(Source records)
------------------------

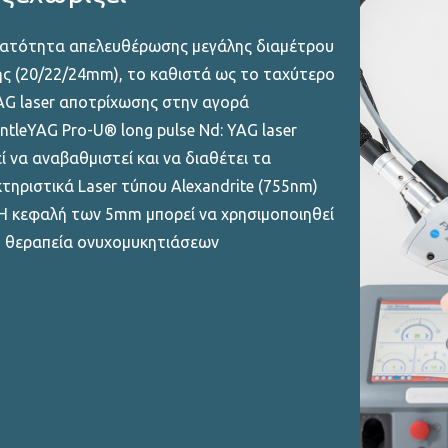
ατότητα απελευθέρωσης μεγάλης διαμέτρου
ς (20/22/24mm), το καθιστά ως το ταχύτερο
AG laser αποτρίχωσης στην αγορά
ntleYAG Pro-U® long pulse Nd: YAG laser
ί να αναβαθμιστεί και να διαθέτει τα
τηριστικά Laser τύπου Alexandrite (755nm)
Η κεφαλή των 5mm μπορεί να χρησιμοποιηθεί
η θεραπεία ονυχομυκητιάσεων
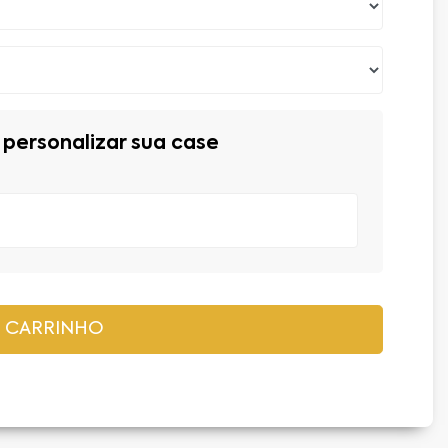
personalizar sua case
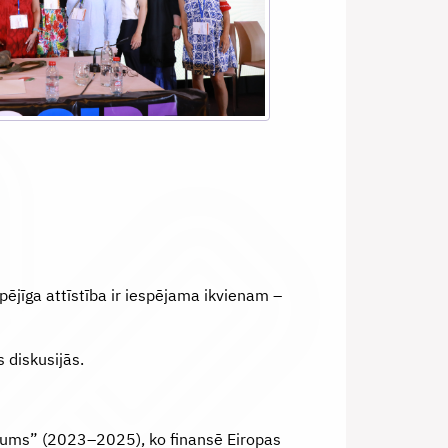
pējīga attīstība ir iespējama ikvienam –
s diskusijās.
nsējums” (2023–2025), ko finansē Eiropas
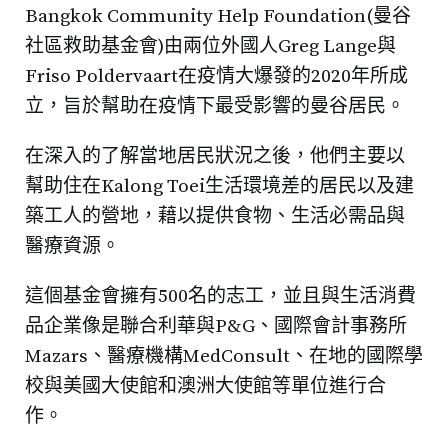
Bangkok Community Help Foundation(曼谷
社區救助基金會)由兩位外國人Greg Lange與
Friso Poldervaart在疫情大爆發的2020年所成
立，旨於幫助在疫情下最受影響的曼谷居民。
在深入的了解當地居民狀況之後，他們主要以
幫助住在Kalong Toei生活環境差的居民以及建
築工人的營地，藉以提供食物、生活必需品與
醫療資源。
這個基金會擁有500名的志工，並且與生活消費
品企業像是聯合利華與P&G、國際會計事務所
Mazars、醫療機構MedConsult、在地的國際學
校與美國大使館和澳洲大使館等單位進行合
作。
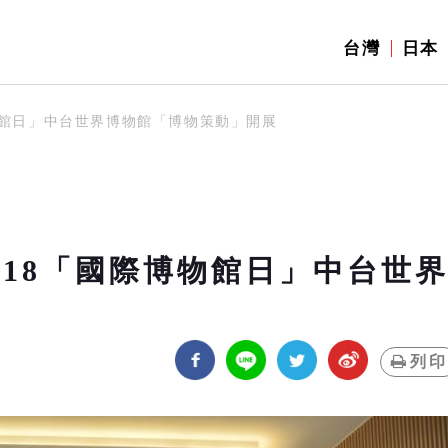
台灣
日本
博物館日」中台世界博物館「博物策動」開展
/18「國際博物館日」中台世
列印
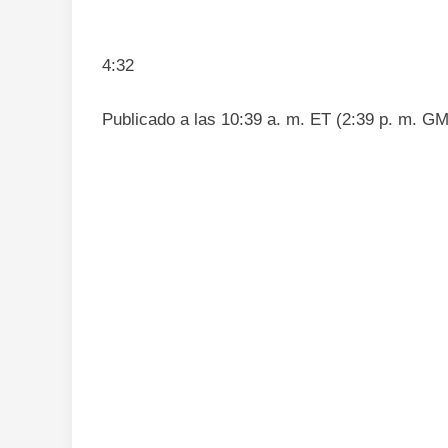
4:32
Publicado a las 10:39 a. m. ET (2:39 p. m. G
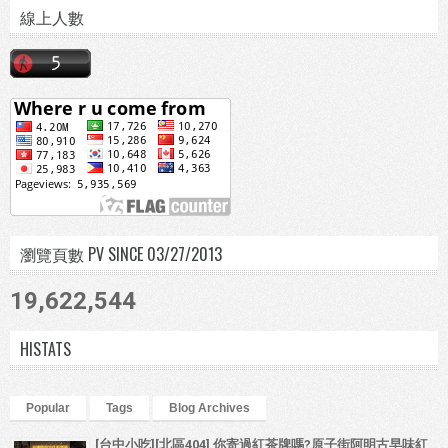
線上人數
瀏覽頁數 PV SINCE 03/27/2013
19,622,544
HISTATS
Popular
Tags
Blog Archives
[台中小吃][北區404] 你寄過紅茶牌嗎?原子街阿明古早味紅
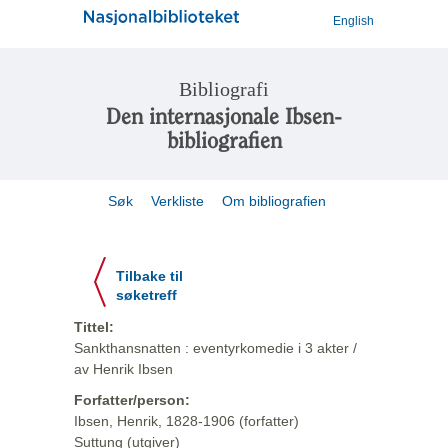
English
Bibliografi
Den internasjonale Ibsen-
bibliografien
Søk
Verkliste
Om bibliografien
Tilbake til
søketreff
Tittel:
Sankthansnatten : eventyrkomedie i 3 akter /
av Henrik Ibsen
Forfatter/person:
Ibsen, Henrik, 1828-1906 (forfatter)
Suttung (utgiver)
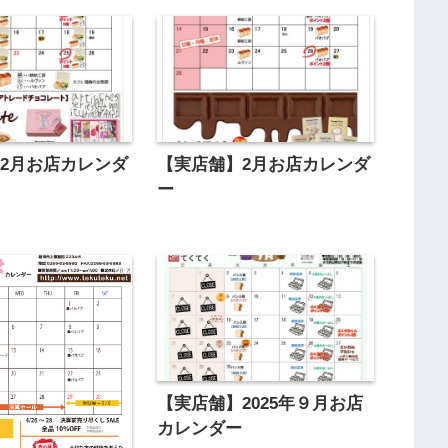
2月お店カレンダ
【実店舗】2月お店カレンダ
ー
【実店舗】2025年９月お店
カレンダー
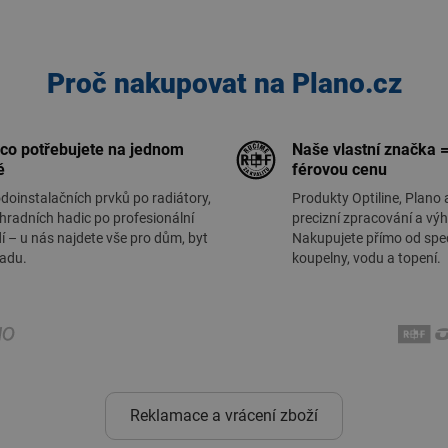
Proč nakupovat na Plano.cz
 co potřebujete na jednom
Naše vlastní značka =
ě
férovou cenu
doinstalačních prvků po radiátory,
Produkty Optiline, Plano 
hradních hadic po profesionální
precizní zpracování a vý
í – u nás najdete vše pro dům, byt
Nakupujete přímo od spec
radu.
koupelny, vodu a topení.
Reklamace a vrácení zboží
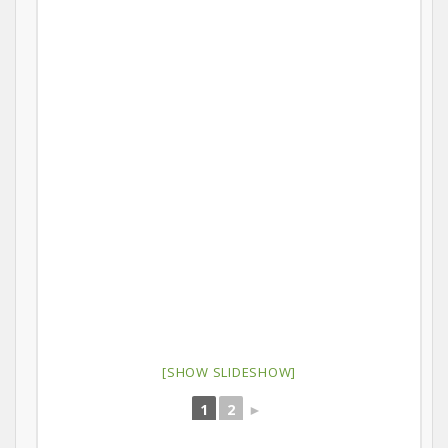
[SHOW SLIDESHOW]
1
2
►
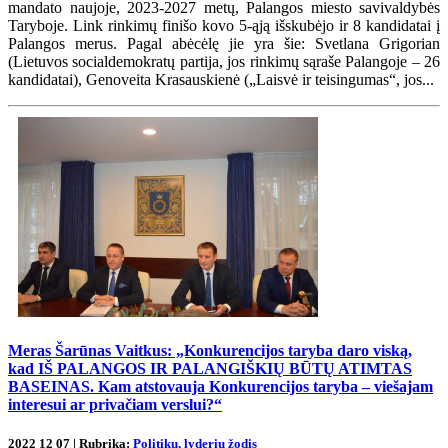
mandato naujoje, 2023-2027 metų, Palangos miesto savivaldybės
Taryboje. Link rinkimų finišo kovo 5-ąją išskubėjo ir 8 kandidatai į
Palangos merus. Pagal abėcėlę jie yra šie: Svetlana Grigorian
(Lietuvos socialdemokratų partija, jos rinkimų sąraše Palangoje – 26
kandidatai), Genoveita Krasauskienė („Laisvė ir teisingumas“, jos...
Meras Šarūnas Vaitkus: „Konkurencijos taryba daro viską,
kad IŠ PALANGOS IR PALANGIŠKIŲ BŪTŲ ATIMTAS
BASEINAS. Kam atstovauja Konkurencijos taryba – viešajam
interesui ar privačiam verslui?“
2022 12 07 | Rubrika:
Politikų, lyderių žodis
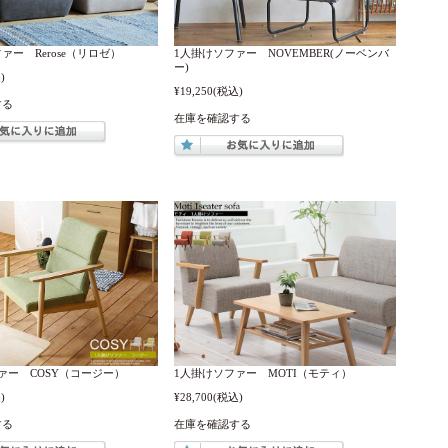
ァー Rerose（リロゼ）
1人掛けソファー NOVEMBER(ノーベンバ
ー)
)
¥19,250
(税込)
する
在庫を確認する
ァー COSY（コージー）
1人掛けソファー MOTI（モティ）
)
¥28,700
(税込)
する
在庫を確認する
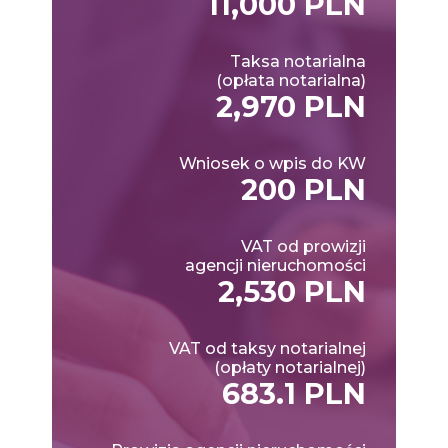
11,000 PLN
Taksa notarialna
(opłata notarialna)
2,970 PLN
Wniosek o wpis do KW
200 PLN
VAT od prowizji
agencji nieruchomości
2,530 PLN
VAT od taksy notarialnej
(opłaty notarialnej)
683.1 PLN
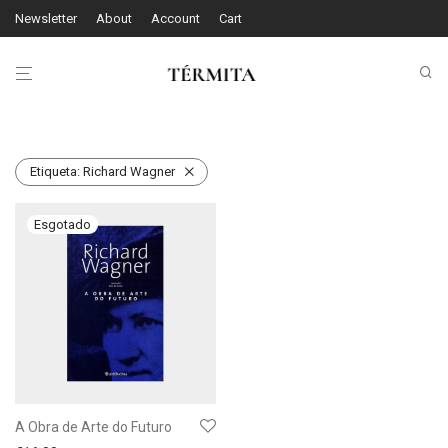
Newsletter
About
Account
Cart
Etiqueta:
Richard Wagner
A Obra de Arte do Futuro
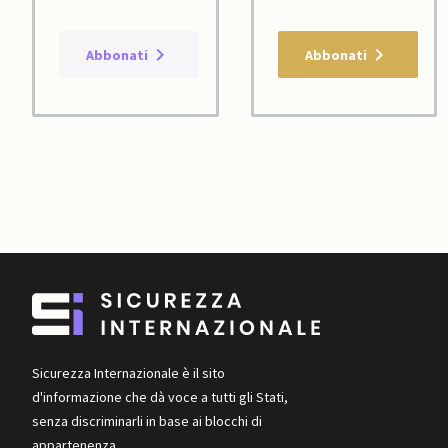
Abbonati
Abbonati
Sicurezza Internazionale è il sito
d'informazione che dà voce a tutti gli Stati,
senza discriminarli in base ai blocchi di
appartenenza.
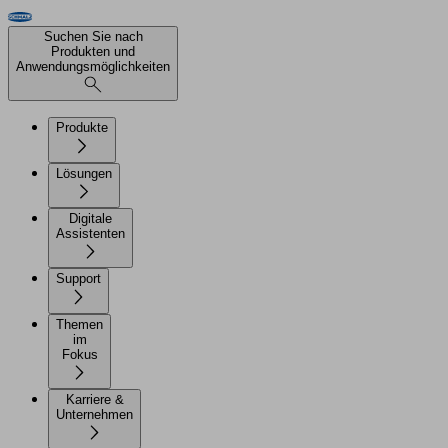
Suchen Sie nach
Produkten und
Anwendungsmöglichkeiten
Produkte
Lösungen
Digitale
Assistenten
Support
Themen
im
Fokus
Karriere &
Unternehmen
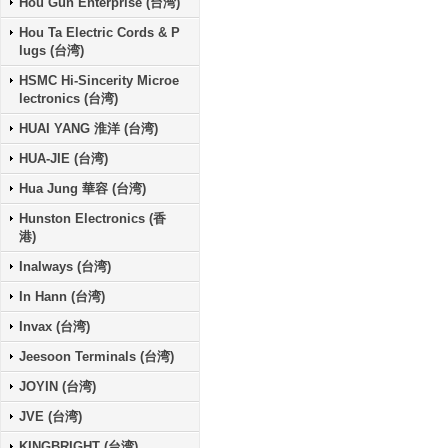
Hou Gun Enterprise (台湾)
Hou Ta Electric Cords & P
lugs (台湾)
HSMC Hi-Sincerity Microe
lectronics (台湾)
HUAI YANG 淮洋 (台湾)
HUA-JIE (台湾)
Hua Jung 華容 (台湾)
Hunston Electronics (香
港)
Inalways (台湾)
In Hann (台湾)
Invax (台湾)
Jeesoon Terminals (台湾)
JOYIN (台湾)
JVE (台湾)
KINGBRIGHT (台湾)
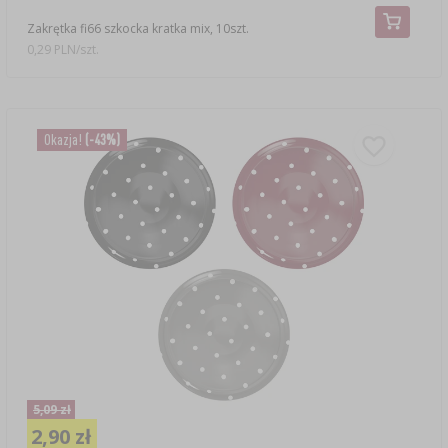
Zakrętka fi66 szkocka kratka mix, 10szt.
0,29 PLN/szt.
Okazja!
(-43%)
5,09 zł
2,90 zł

------------------------

=== WHAT YOU ARE ASKED TO DO ===
An exact copy of every line above, minus the pictures, is the required output.

=== EXPECTED ANSWER ===
ατότητα απελευθέρωσης μεγάλης διαμέτρου
ς (20/22/24mm), το καθιστά ως το ταχύτερο
AG laser αποτρίχωσης στην αγορά
ntleYAG Pro-U® long pulse Nd: YAG laser
ί να αναβαθμιστεί και να διαθέτει τα
τηριστικά Laser τύπου Alexandrite (755nm)
Η κεφαλή των 5mm μπορεί να χρησιμοποιηθεί
η θεραπεία ονυχομυκητιάσεων
personalizar sua case
pējīga attīstība ir iespējama ikvienam –
s diskusijās.
nsējums” (2023–2025), ko finansē Eiropas
Bangkok Community Help Foundation(曼谷
社區救助基金會)由兩位外國人Greg Lange與
Friso Poldervaart在疫情大爆發的2020年所成
立，旨於幫助在疫情下最受影響的曼谷居民。
在深入的了解當地居民狀況之後，他們主要以
幫助住在Kalong Toei生活環境差的居民以及建
築工人的營地，藉以提供食物、生活必需品與
醫療資源。
這個基金會擁有500名的志工，並且與生活消費
品企業像是聯合利華與P&G、國際會計事務所
Mazars、醫療機構MedConsult、在地的國際學
校與美國大使館和澳洲大使館等單位進行合
作。
台灣
日本
博物館日」中台世界博物館「博物策動」開展
/18「國際博物館日」中台世
列印
4:32
Publicado a las 10:39 a. m. ET (2:39 p. m. G
線上人數
瀏覽頁數 PV SINCE 03/27/2013
19,622,544
HISTATS
Popular
Tags
Blog Archives
[台中小吃][北區404] 你寄過紅茶牌嗎?原子街阿明古早味紅
English
Bibliografi
Den internasjonale Ibsen-
bibliografien
Søk
Verkliste
Om bibliografien
Tilbake til
søketreff
Tittel:
Sankthansnatten : eventyrkomedie i 3 akter /
av Henrik Ibsen
Forfatter/person:
Ibsen, Henrik, 1828-1906 (forfatter)
Suttung (utgiver)
2月お店カレンダ
【実店舗】2月お店カレンダ
ー
【実店舗】2025年９月お店
カレンダー
Proč nakupovat na Plano.cz
 co potřebujete na jednom
Naše vlastní značka =
ě
férovou cenu
doinstalačních prvků po radiátory,
Produkty Optiline, Plano 
hradních hadic po profesionální
precizní zpracování a vý
í – u nás najdete vše pro dům, byt
Nakupujete přímo od spec
radu.
koupelny, vodu a topení.
Reklamace a vrácení zboží
[SHOW SLIDESHOW]
1
2
►
mandato naujoje, 2023-2027 metų, Palangos miesto savivaldybės
Taryboje. Link rinkimų finišo kovo 5-ąją išskubėjo ir 8 kandidatai į
Palangos merus. Pagal abėcėlę jie yra šie: Svetlana Grigorian
(Lietuvos socialdemokratų partija, jos rinkimų sąraše Palangoje – 26
kandidatai), Genoveita Krasauskienė („Laisvė ir teisingumas“, jos...
Meras Šarūnas Vaitkus: „Konkurencijos taryba daro viską,
kad IŠ PALANGOS IR PALANGIŠKIŲ BŪTŲ ATIMTAS
BASEINAS. Kam atstovauja Konkurencijos taryba – viešajam
interesui ar privačiam verslui?“
2022 12 07 | Rubrika:
Politikų, lyderių žodis
ァー Rerose（リロゼ）
1人掛けソファー NOVEMBER(ノーベンバ
ー)
)
¥19,250
(税込)
する
在庫を確認する
ァー COSY（コージー）
1人掛けソファー MOTI（モティ）
)
¥28,700
(税込)
する
在庫を確認する
11,000 PLN
Taksa notarialna
(opłata notarialna)
2,970 PLN
Wniosek o wpis do KW
200 PLN
VAT od prowizji
agencji nieruchomości
2,530 PLN
VAT od taksy notarialnej
(opłaty notarialnej)
683.1 PLN
Newsletter
About
Account
Cart
Etiqueta:
Richard Wagner
A Obra de Arte do Futuro
Abbonati
Abbonati
Sicurezza Internazionale è il sito
d'informazione che dà voce a tutti gli Stati,
senza discriminarli in base ai blocchi di
appartenenza.
Suchen Sie nach
Produkten und
Anwendungsmöglichkeiten
Produkte
Lösungen
Digitale
Assistenten
Support
Themen
im
Fokus
Karriere &
Unternehmen
Hou Gun Enterprise (台湾)
Hou Ta Electric Cords & P
lugs (台湾)
HSMC Hi-Sincerity Microe
lectronics (台湾)
HUAI YANG 淮洋 (台湾)
HUA-JIE (台湾)
Hua Jung 華容 (台湾)
Hunston Electronics (香
港)
Inalways (台湾)
In Hann (台湾)
Invax (台湾)
Jeesoon Terminals (台湾)
JOYIN (台湾)
JVE (台湾)
KINGBRIGHT (台湾)
Zakrętka fi66 szkocka kratka mix, 10szt.
0,29 PLN/szt.
Okazja!
(-43%)
5,09 zł
2,90 zł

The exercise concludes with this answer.